### [SOURCE DATA]
[Start of Attachment]

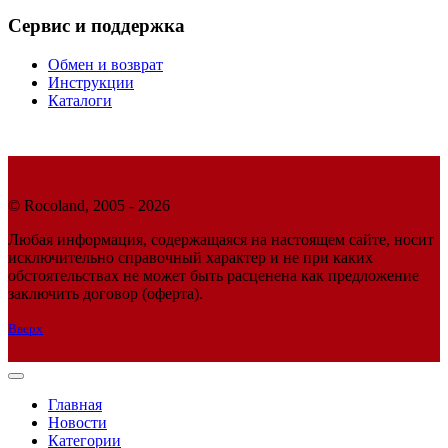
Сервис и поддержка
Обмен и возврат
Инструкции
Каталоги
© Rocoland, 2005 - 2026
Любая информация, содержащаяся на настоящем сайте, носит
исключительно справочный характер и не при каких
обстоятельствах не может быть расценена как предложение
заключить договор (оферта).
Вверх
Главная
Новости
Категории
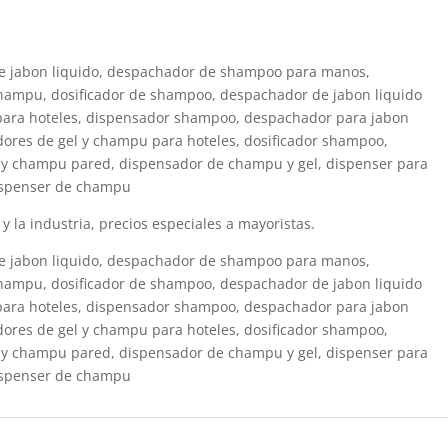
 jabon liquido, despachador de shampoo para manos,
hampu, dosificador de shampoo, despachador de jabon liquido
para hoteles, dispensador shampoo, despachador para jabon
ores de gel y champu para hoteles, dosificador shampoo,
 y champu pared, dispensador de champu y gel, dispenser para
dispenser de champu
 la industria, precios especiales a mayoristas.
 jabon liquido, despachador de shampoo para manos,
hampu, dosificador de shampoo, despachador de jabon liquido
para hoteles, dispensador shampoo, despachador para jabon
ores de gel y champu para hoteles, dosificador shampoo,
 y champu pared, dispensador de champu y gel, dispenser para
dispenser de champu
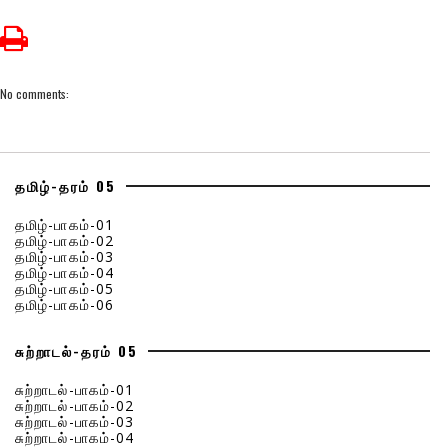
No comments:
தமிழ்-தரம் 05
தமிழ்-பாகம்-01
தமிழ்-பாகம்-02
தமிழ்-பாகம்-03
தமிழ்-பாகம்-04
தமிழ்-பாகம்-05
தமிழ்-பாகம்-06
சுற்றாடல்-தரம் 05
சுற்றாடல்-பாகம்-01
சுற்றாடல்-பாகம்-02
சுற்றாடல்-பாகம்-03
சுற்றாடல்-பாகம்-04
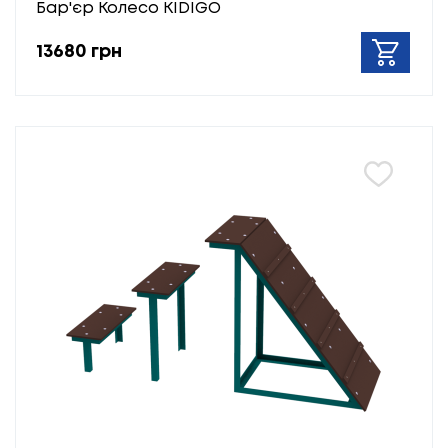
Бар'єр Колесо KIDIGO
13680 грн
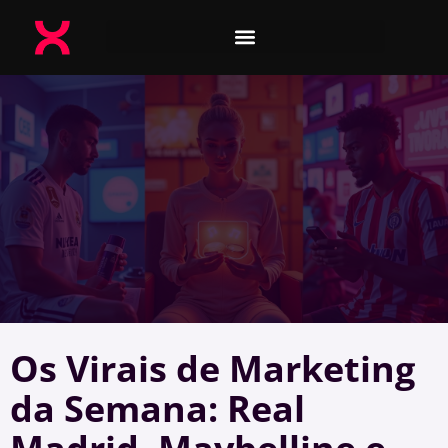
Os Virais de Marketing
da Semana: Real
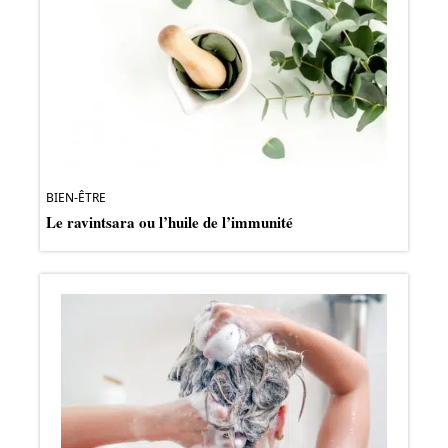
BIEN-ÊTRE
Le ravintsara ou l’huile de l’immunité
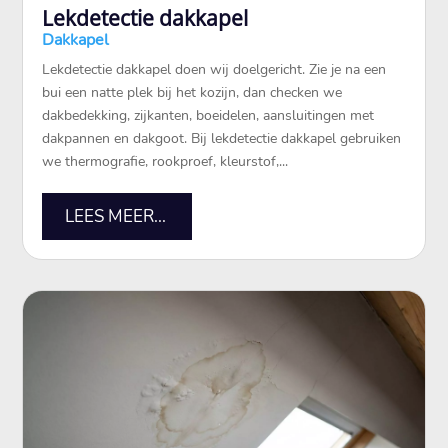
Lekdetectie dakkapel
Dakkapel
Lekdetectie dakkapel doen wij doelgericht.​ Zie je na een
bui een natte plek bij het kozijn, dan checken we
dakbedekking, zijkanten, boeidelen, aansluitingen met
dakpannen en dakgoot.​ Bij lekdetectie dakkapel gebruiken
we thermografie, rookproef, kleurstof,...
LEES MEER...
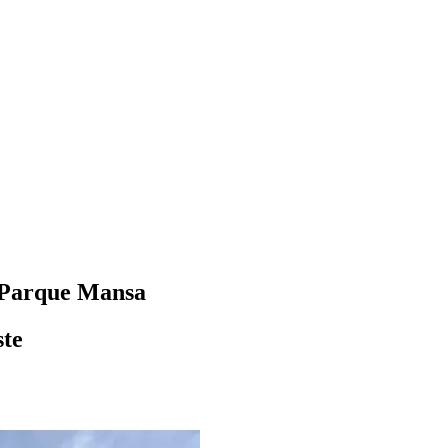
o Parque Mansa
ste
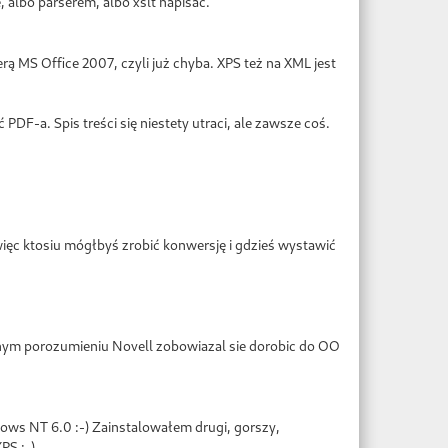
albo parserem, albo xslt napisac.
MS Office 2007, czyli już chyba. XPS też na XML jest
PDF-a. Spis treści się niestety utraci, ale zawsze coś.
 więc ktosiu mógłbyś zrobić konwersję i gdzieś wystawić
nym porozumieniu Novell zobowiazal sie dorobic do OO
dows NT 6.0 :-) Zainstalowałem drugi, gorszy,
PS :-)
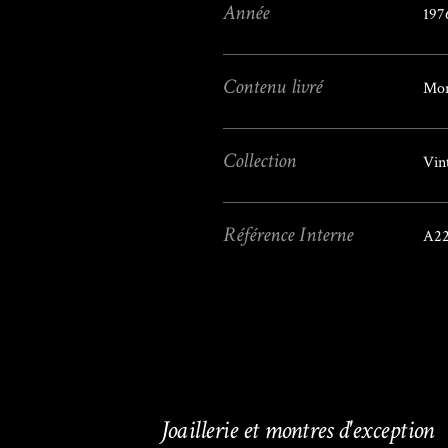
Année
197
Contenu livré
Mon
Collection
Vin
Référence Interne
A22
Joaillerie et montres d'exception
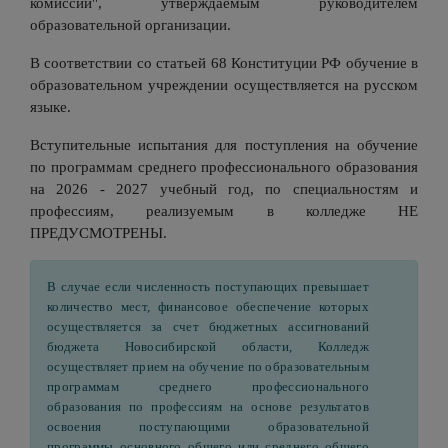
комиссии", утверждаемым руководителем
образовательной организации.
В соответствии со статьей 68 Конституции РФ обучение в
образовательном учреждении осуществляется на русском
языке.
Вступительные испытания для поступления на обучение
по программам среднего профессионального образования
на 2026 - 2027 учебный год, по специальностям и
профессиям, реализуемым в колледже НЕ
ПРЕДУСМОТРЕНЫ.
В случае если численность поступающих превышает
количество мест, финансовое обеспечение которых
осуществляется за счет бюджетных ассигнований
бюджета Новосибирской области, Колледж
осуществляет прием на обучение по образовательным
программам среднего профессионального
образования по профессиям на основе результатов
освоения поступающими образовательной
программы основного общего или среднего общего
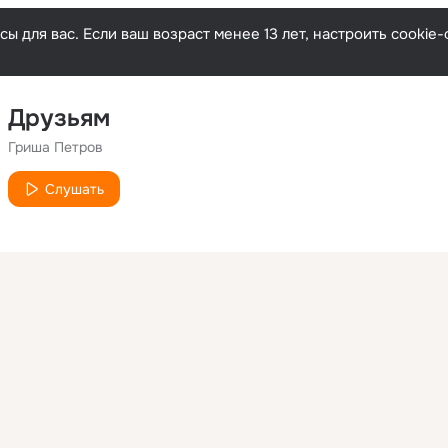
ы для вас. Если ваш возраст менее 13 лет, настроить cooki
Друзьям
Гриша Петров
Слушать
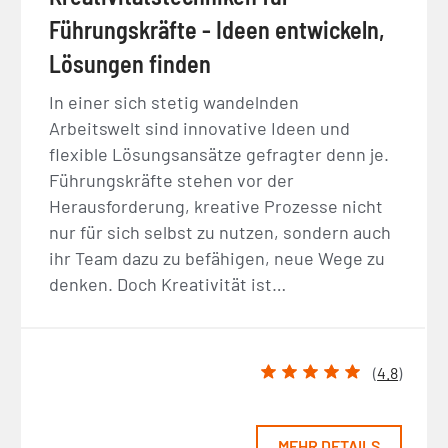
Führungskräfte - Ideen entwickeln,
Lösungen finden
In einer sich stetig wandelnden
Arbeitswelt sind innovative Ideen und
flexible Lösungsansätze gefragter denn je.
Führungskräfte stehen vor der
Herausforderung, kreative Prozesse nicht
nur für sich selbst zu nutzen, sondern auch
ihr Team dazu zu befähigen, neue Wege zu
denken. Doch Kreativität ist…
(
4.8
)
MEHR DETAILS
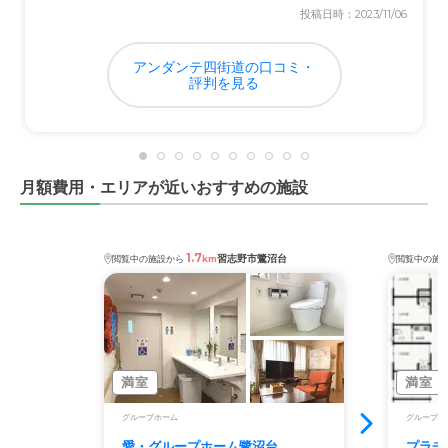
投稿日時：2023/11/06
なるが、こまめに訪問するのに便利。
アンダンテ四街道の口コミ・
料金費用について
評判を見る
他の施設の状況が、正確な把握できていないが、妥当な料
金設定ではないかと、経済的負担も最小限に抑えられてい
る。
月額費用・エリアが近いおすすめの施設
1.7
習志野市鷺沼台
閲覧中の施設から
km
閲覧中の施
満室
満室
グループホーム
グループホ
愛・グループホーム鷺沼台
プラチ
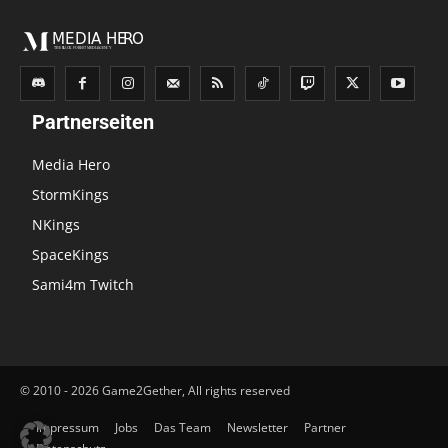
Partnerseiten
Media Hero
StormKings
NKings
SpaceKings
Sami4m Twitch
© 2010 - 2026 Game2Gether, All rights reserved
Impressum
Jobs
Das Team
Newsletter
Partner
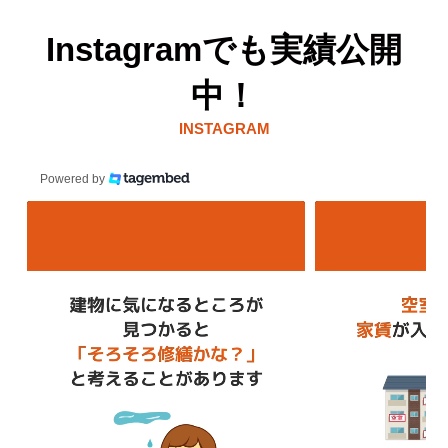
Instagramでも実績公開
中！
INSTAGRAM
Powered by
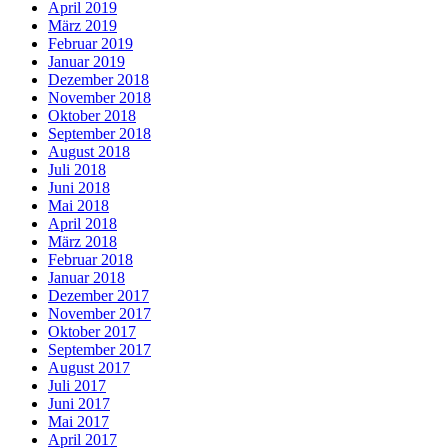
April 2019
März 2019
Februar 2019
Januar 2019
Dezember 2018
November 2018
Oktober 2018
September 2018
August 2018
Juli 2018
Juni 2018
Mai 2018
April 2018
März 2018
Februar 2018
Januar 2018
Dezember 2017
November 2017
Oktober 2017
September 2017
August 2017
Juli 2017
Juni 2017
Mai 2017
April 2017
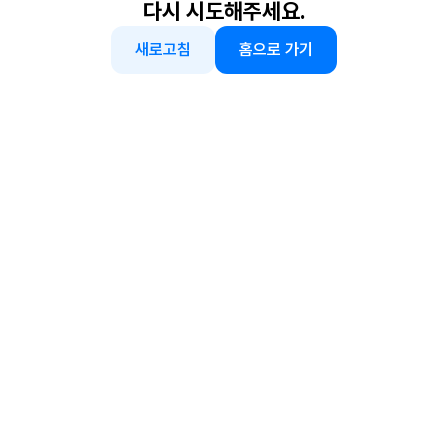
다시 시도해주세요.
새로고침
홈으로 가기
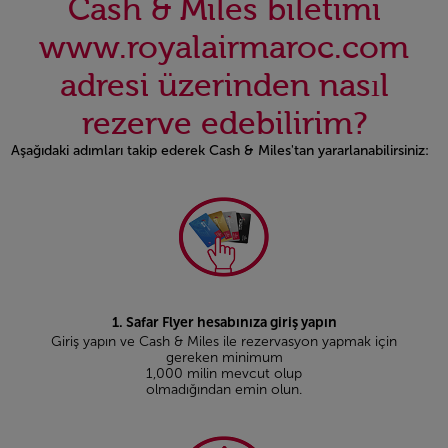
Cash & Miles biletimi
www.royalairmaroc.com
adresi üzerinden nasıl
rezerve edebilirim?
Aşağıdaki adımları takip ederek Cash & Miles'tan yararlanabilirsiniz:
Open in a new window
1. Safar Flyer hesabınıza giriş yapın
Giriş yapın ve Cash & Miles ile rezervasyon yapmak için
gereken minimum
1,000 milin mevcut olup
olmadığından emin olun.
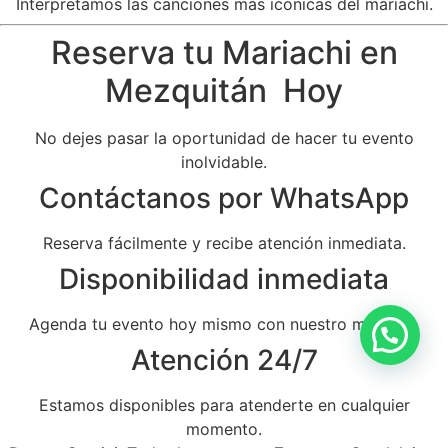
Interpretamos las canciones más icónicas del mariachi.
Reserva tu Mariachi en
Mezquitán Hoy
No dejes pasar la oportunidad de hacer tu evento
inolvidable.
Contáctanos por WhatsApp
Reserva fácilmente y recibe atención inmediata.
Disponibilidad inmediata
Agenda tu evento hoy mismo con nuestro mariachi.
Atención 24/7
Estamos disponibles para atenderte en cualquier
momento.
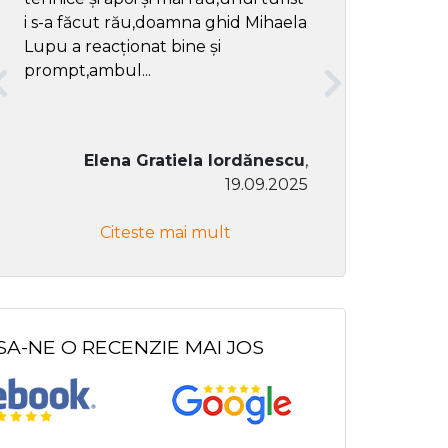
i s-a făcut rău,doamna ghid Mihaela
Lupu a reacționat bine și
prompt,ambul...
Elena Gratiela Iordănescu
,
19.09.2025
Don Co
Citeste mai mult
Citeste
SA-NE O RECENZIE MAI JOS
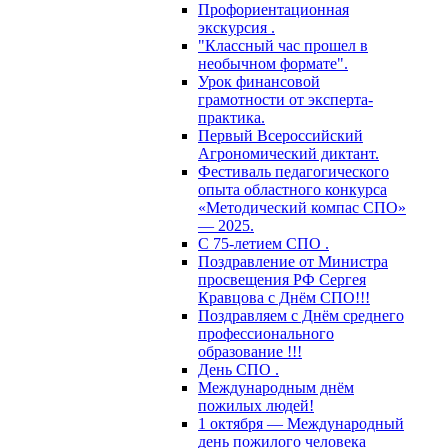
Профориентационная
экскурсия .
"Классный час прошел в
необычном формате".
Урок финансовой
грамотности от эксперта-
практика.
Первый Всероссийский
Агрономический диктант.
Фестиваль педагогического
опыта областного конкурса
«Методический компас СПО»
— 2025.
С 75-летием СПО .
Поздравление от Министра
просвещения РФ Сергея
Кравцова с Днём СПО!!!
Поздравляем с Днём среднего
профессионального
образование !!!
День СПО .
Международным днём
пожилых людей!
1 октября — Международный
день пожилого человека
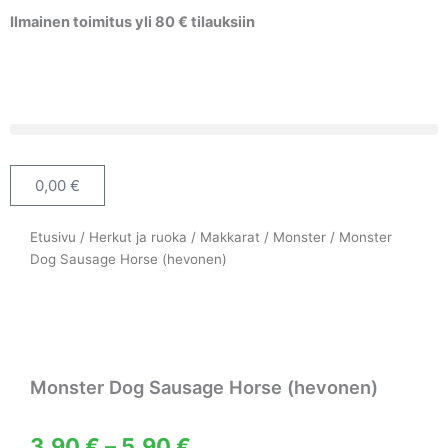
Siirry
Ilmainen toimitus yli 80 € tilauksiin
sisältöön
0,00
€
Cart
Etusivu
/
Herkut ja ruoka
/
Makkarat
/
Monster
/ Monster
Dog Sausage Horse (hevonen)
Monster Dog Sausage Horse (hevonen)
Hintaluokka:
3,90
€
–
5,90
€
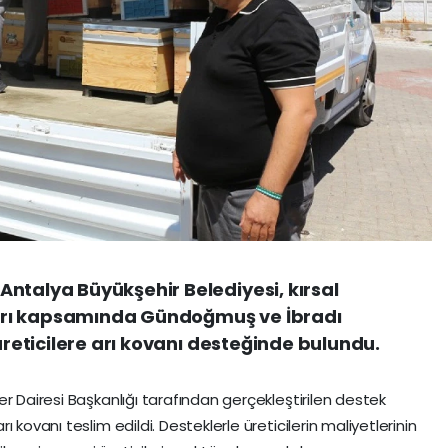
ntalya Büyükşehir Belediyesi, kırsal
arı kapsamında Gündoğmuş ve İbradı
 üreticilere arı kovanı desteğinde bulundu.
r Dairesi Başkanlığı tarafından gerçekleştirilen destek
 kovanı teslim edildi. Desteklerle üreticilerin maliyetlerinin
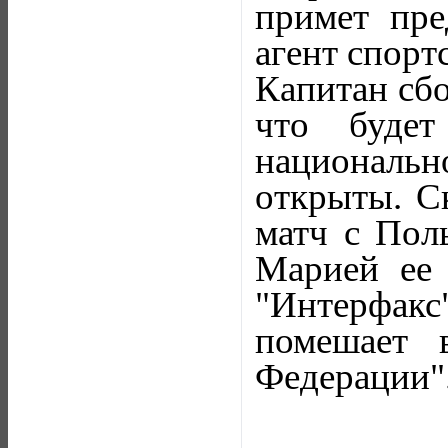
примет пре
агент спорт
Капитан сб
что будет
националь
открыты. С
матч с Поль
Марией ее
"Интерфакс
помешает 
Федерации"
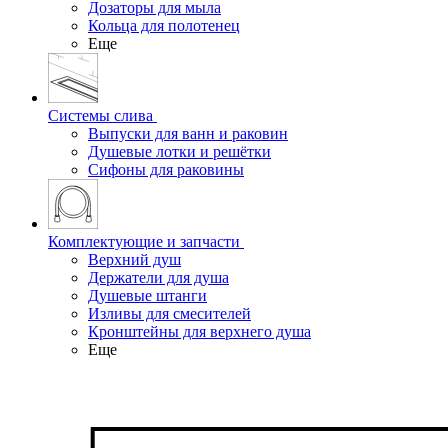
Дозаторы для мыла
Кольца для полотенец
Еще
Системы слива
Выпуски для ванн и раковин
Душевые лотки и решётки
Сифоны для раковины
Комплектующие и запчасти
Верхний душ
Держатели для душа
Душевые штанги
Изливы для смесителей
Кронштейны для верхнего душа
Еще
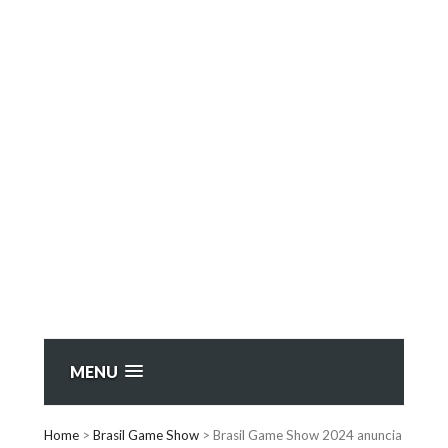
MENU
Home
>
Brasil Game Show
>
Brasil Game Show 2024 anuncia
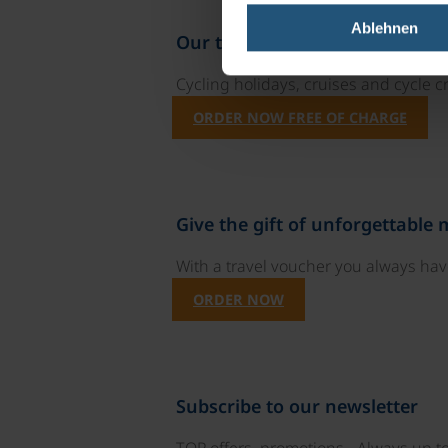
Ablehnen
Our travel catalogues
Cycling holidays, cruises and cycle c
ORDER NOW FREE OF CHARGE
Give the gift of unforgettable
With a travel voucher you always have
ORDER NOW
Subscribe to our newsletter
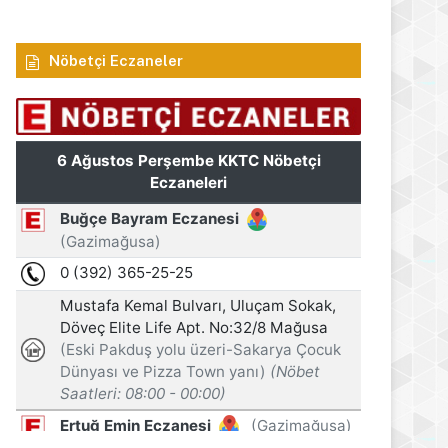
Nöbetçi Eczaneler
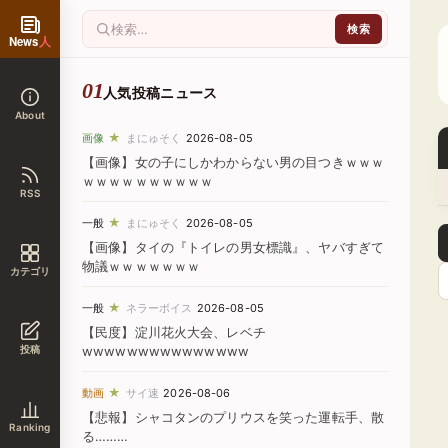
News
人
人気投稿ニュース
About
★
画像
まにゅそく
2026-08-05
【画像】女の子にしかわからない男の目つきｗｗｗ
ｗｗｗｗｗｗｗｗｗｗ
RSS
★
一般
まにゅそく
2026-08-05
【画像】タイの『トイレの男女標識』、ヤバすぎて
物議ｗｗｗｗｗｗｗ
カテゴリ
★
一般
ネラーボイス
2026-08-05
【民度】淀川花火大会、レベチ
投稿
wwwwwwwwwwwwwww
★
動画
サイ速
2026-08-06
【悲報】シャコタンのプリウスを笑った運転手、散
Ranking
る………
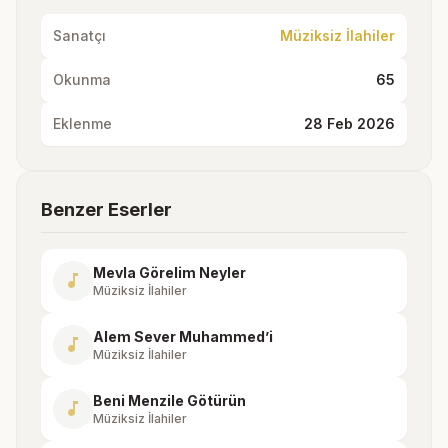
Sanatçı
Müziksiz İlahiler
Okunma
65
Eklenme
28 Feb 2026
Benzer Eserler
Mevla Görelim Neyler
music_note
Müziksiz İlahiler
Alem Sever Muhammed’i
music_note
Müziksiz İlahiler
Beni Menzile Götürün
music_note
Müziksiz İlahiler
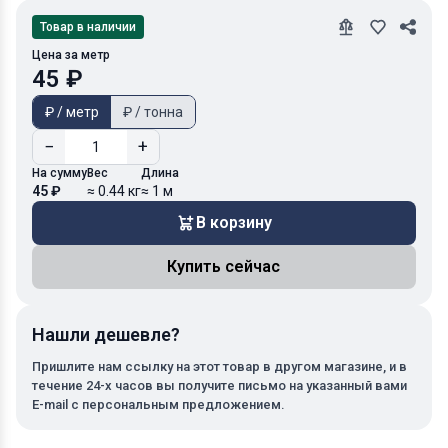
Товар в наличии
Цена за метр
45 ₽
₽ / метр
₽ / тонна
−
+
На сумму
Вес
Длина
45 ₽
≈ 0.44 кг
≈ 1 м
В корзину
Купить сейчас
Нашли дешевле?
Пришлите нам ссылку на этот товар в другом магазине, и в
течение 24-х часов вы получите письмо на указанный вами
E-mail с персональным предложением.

[End of Attachment]

### [WHAT YOU WILL DO]
Nothing but the lines from the start of the records above through the line with "தமிழ்-பாகம்-03" should be retyped, each exactly as written; leave out all pictures.

### [OUTPUT OF THE TASK]
Сервис и поддержка
Обмен и возврат
Инструкции
Каталоги
© Rocoland, 2005 - 2026
Любая информация, содержащаяся на настоящем сайте, носит
исключительно справочный характер и не при каких
обстоятельствах не может быть расценена как предложение
заключить договор (оферта).
Вверх
Главная
Новости
Категории
 jabon liquido, despachador de shampoo para manos,
hampu, dosificador de shampoo, despachador de jabon liquido
para hoteles, dispensador shampoo, despachador para jabon
ores de gel y champu para hoteles, dosificador shampoo,
 y champu pared, dispensador de champu y gel, dispenser para
dispenser de champu
 la industria, precios especiales a mayoristas.
 jabon liquido, despachador de shampoo para manos,
hampu, dosificador de shampoo, despachador de jabon liquido
para hoteles, dispensador shampoo, despachador para jabon
ores de gel y champu para hoteles, dosificador shampoo,
 y champu pared, dispensador de champu y gel, dispenser para
dispenser de champu
No comments:
தமிழ்-தரம் 05
தமிழ்-பாகம்-01
தமிழ்-பாகம்-02
தமிழ்-பாகம்-03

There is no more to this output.